Problem statement
Please return the records below exactly as they stand, with the pictures removed.

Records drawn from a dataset
============================================================
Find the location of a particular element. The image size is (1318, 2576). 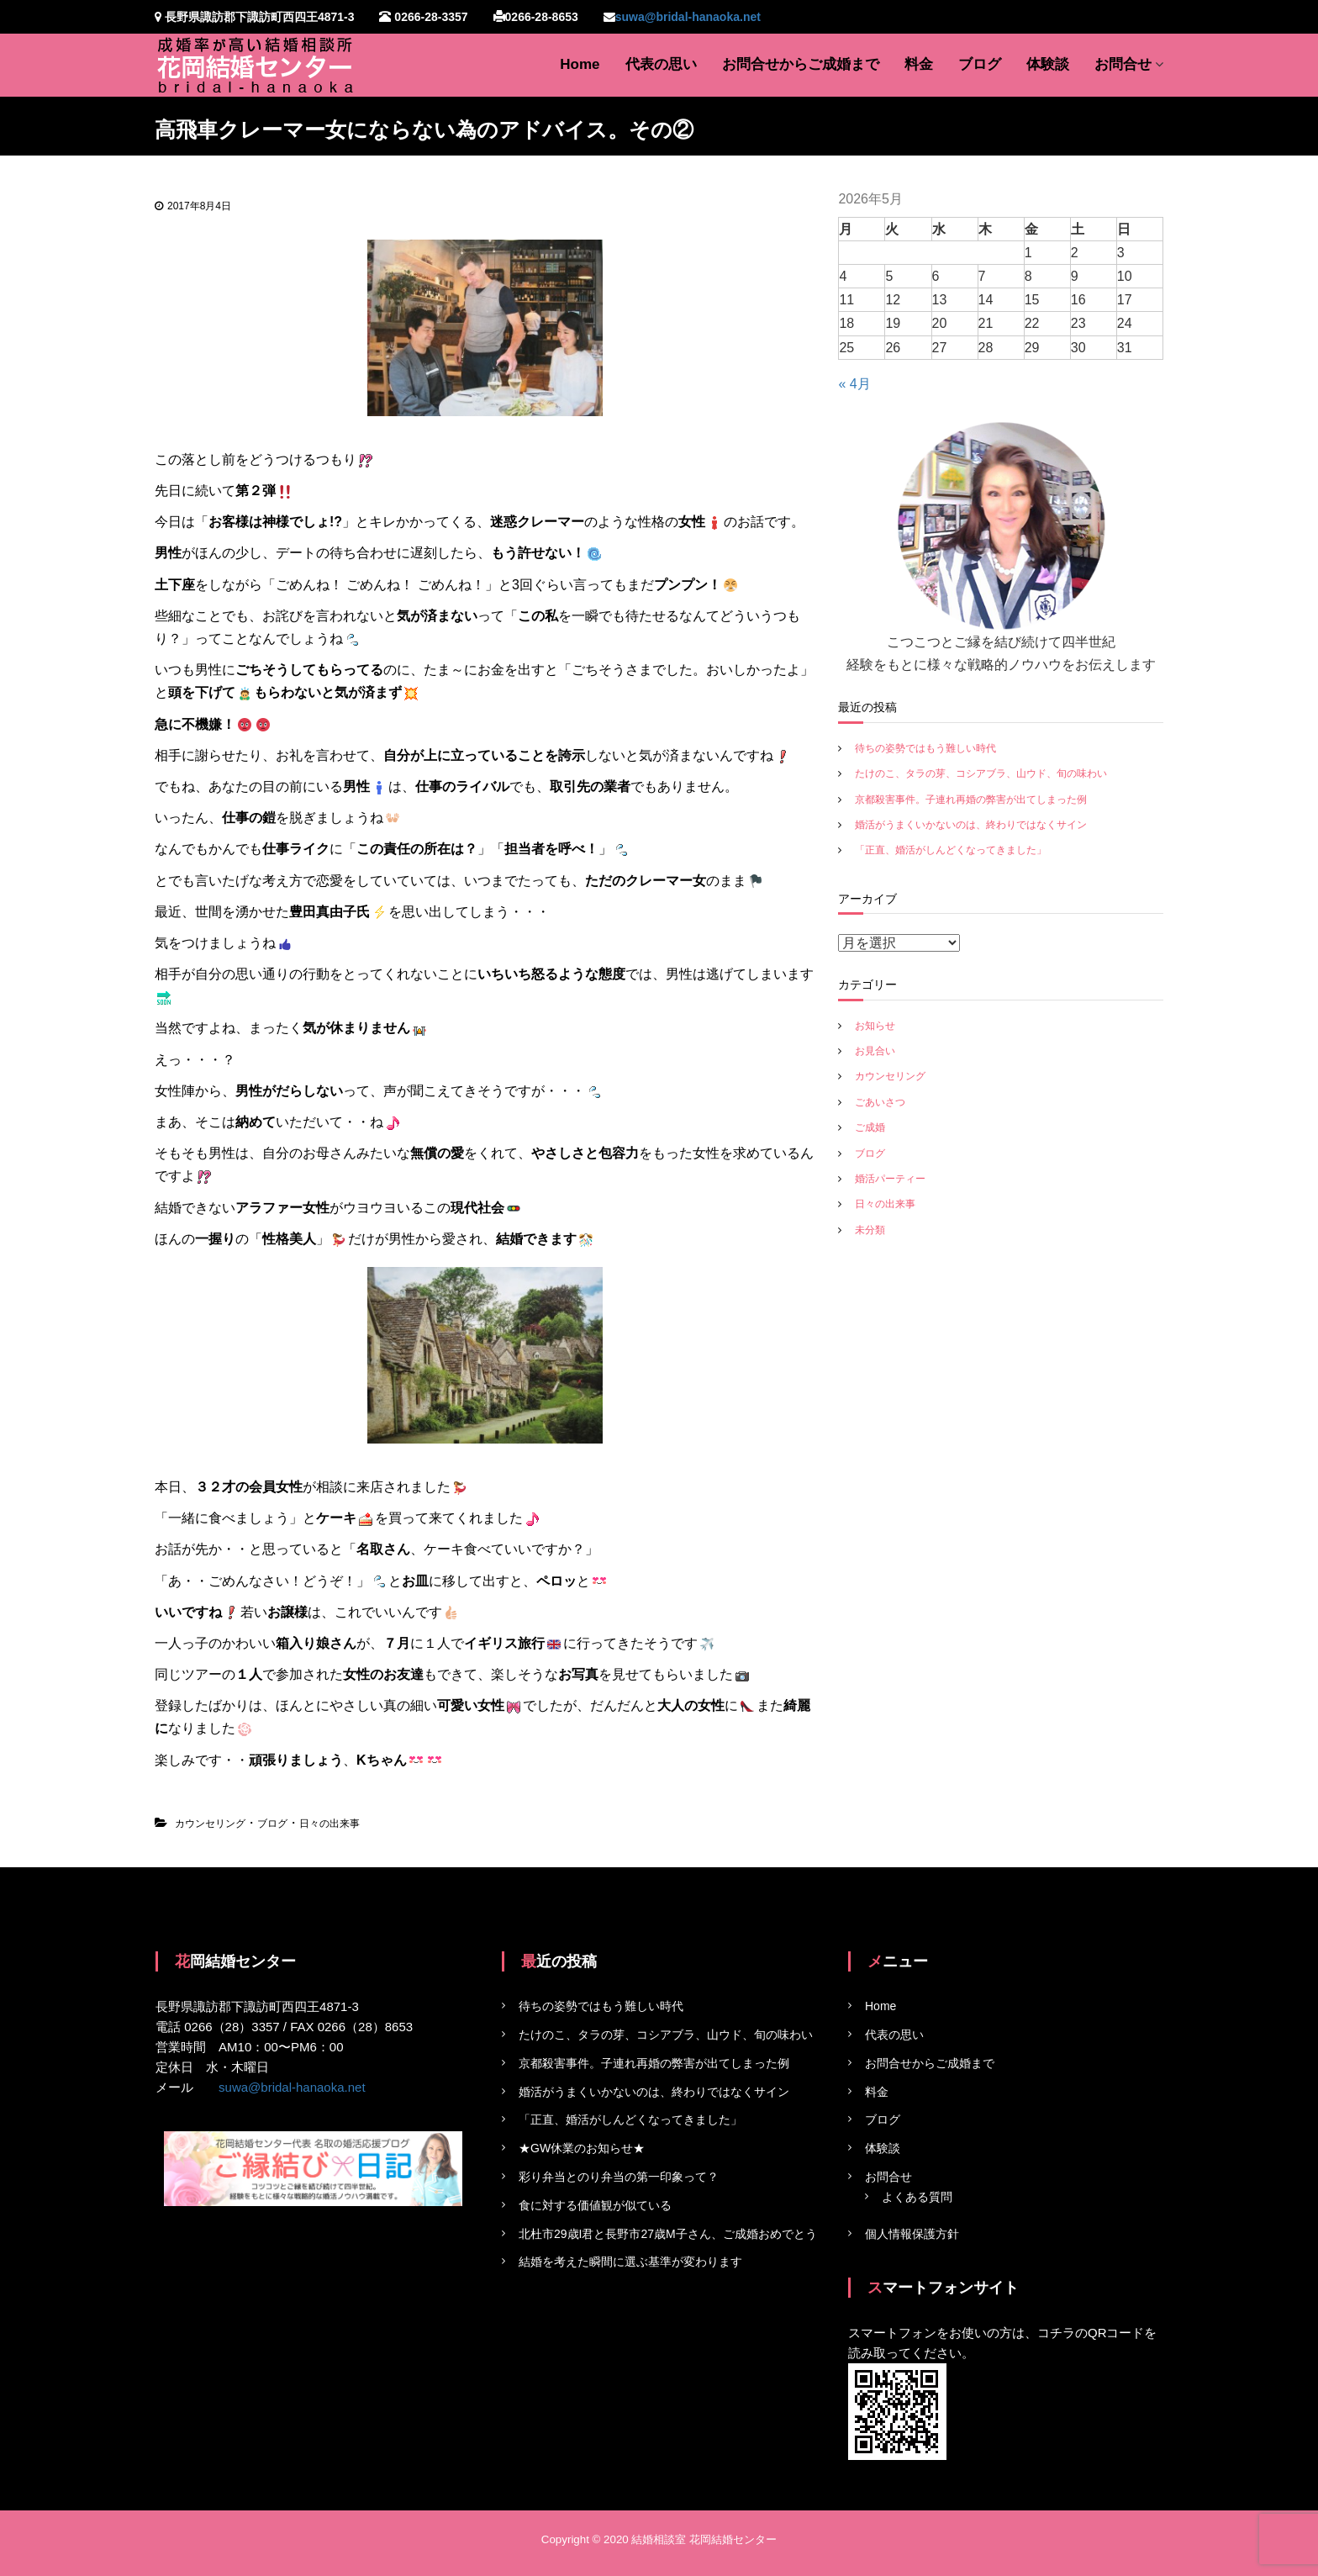

お問合せからご成婚まで is located at coordinates (800, 64).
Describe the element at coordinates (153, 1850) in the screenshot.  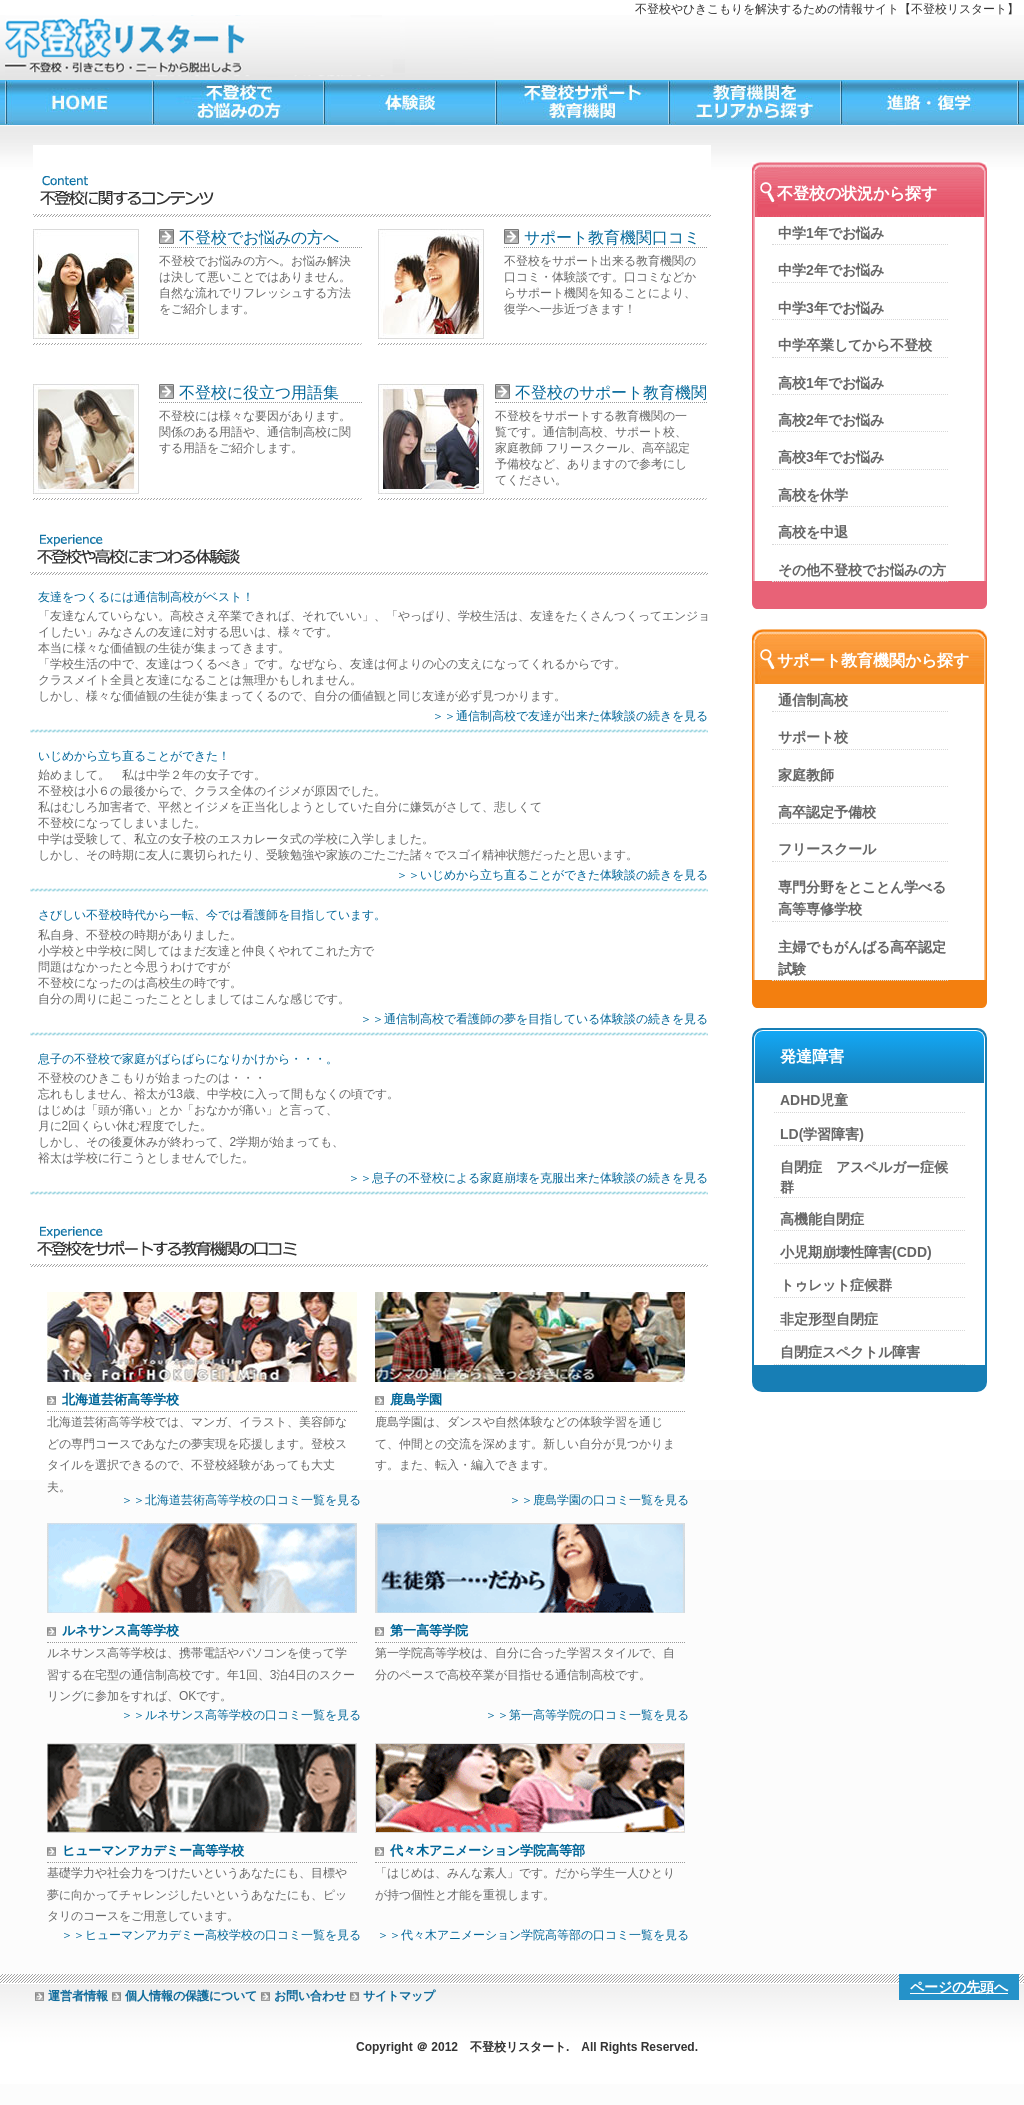
I see `ヒューマンアカデミー高等学校` at that location.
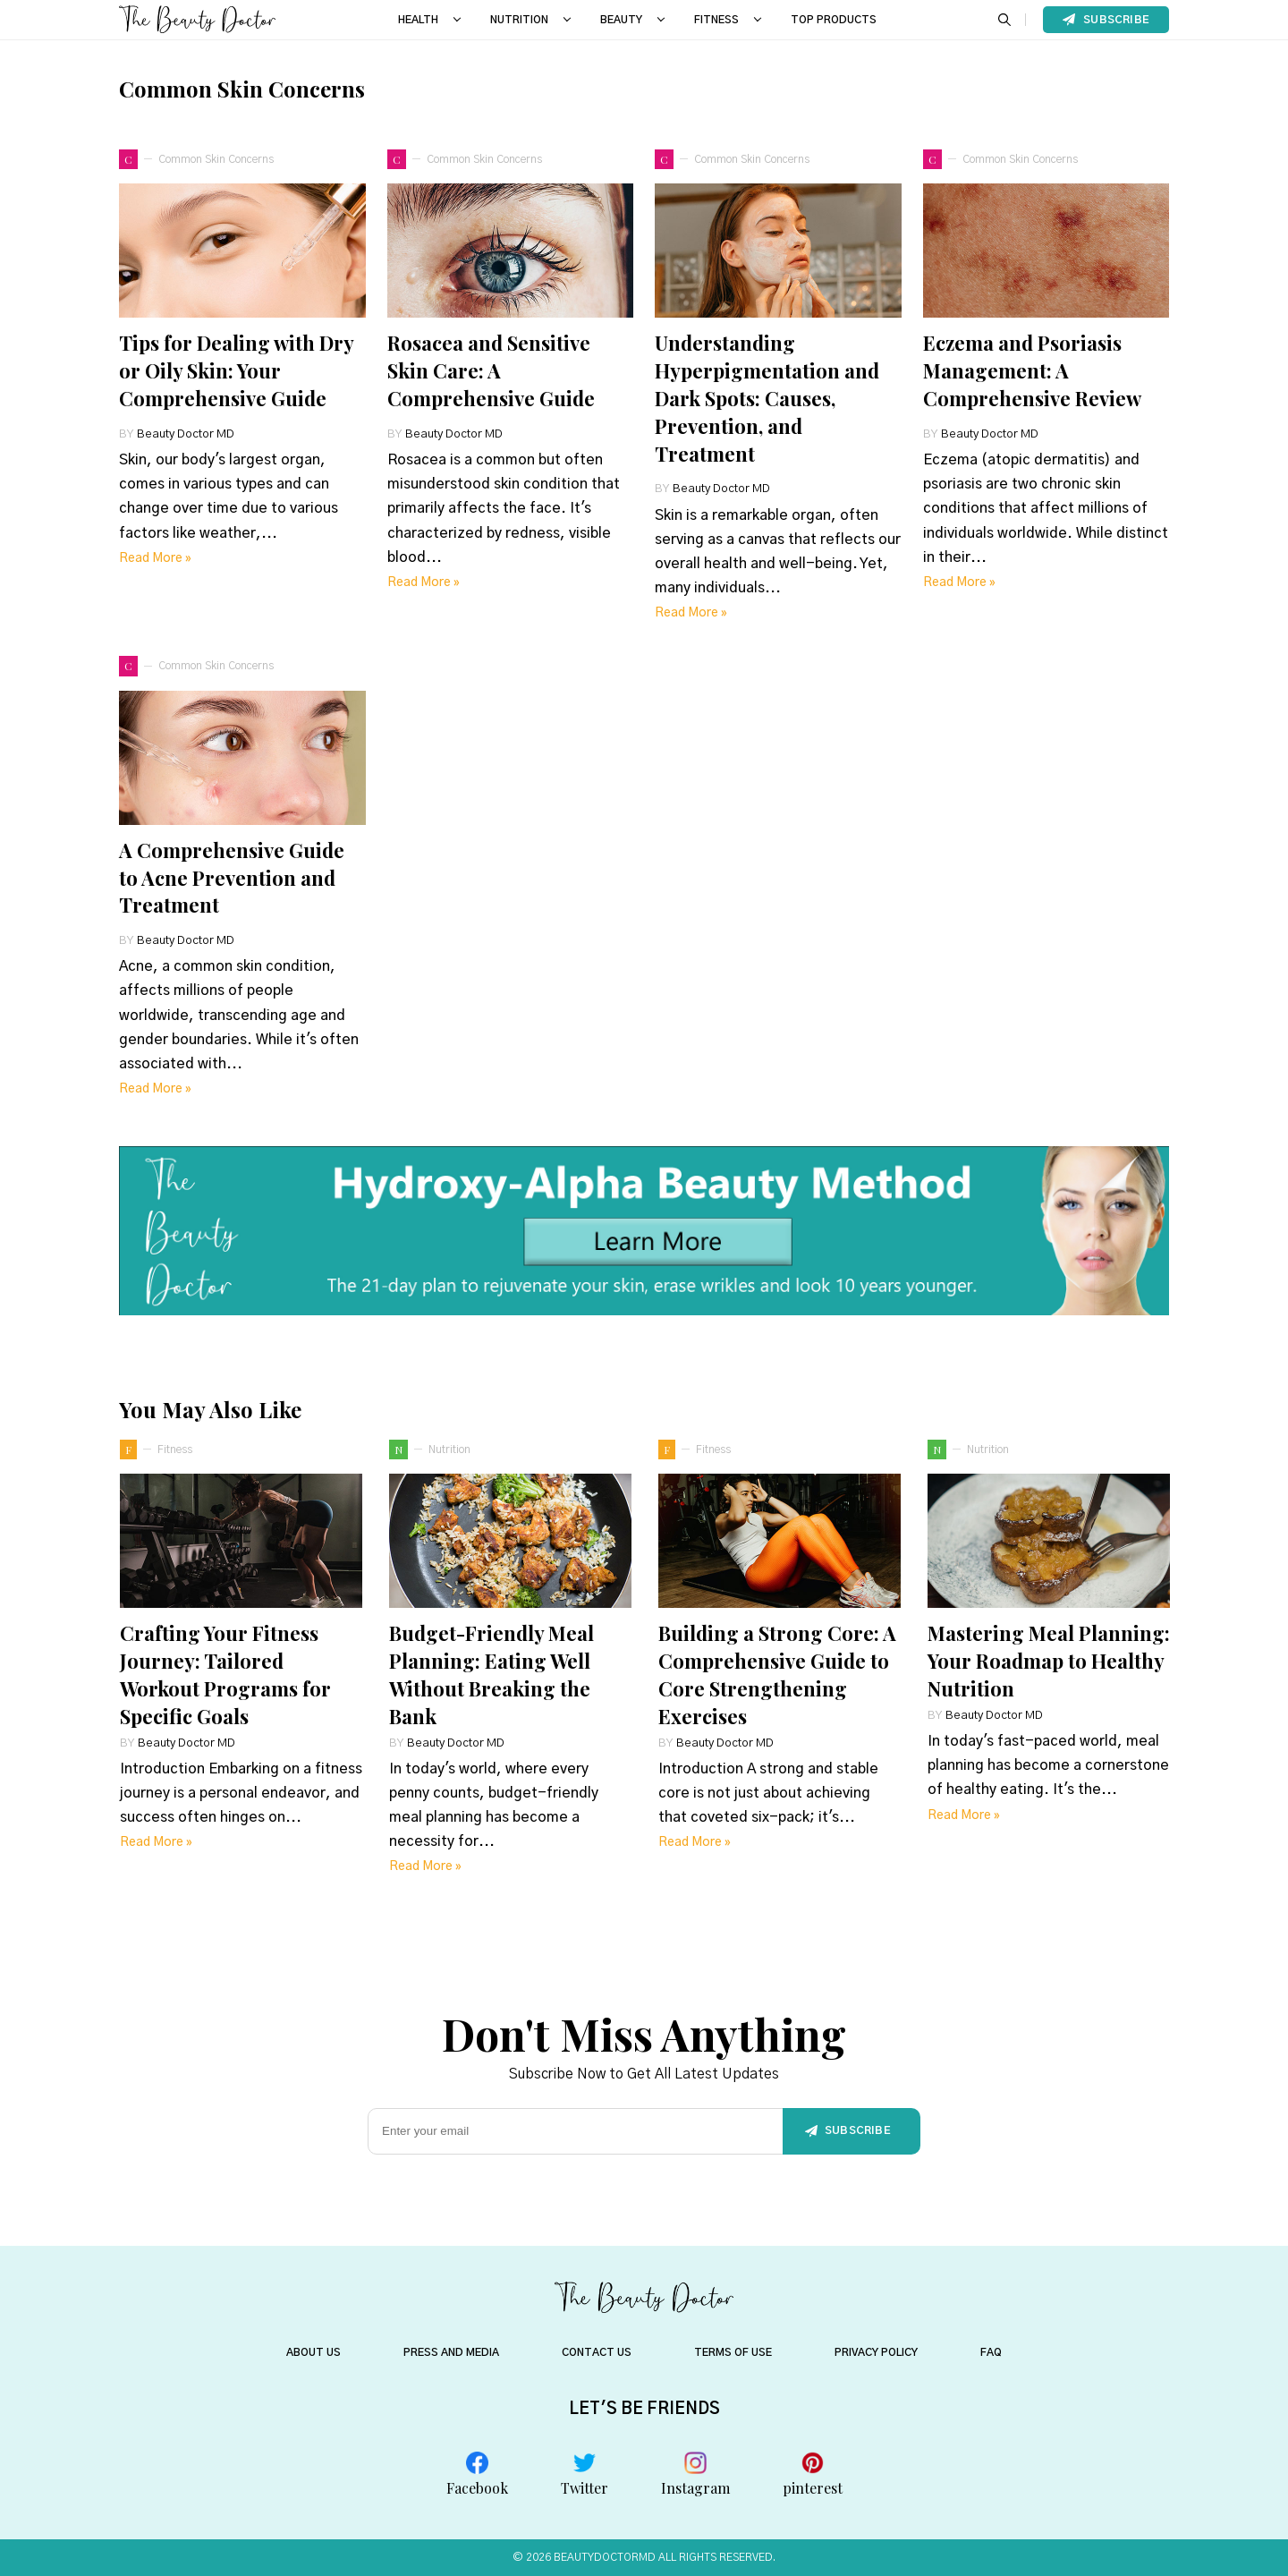  Describe the element at coordinates (491, 1674) in the screenshot. I see `Budget-Friendly Meal Planning: Eating Well Without Breaking the Bank` at that location.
============================================================
Response
Find the location of a particular element. The image size is (1318, 2576). 

お問合せからご成婚まで is located at coordinates (800, 64).
Describe the element at coordinates (153, 1850) in the screenshot.  
I see `ヒューマンアカデミー高等学校` at that location.
  Describe the element at coordinates (491, 1674) in the screenshot. I see `Budget-Friendly Meal Planning: Eating Well Without Breaking the Bank` at that location.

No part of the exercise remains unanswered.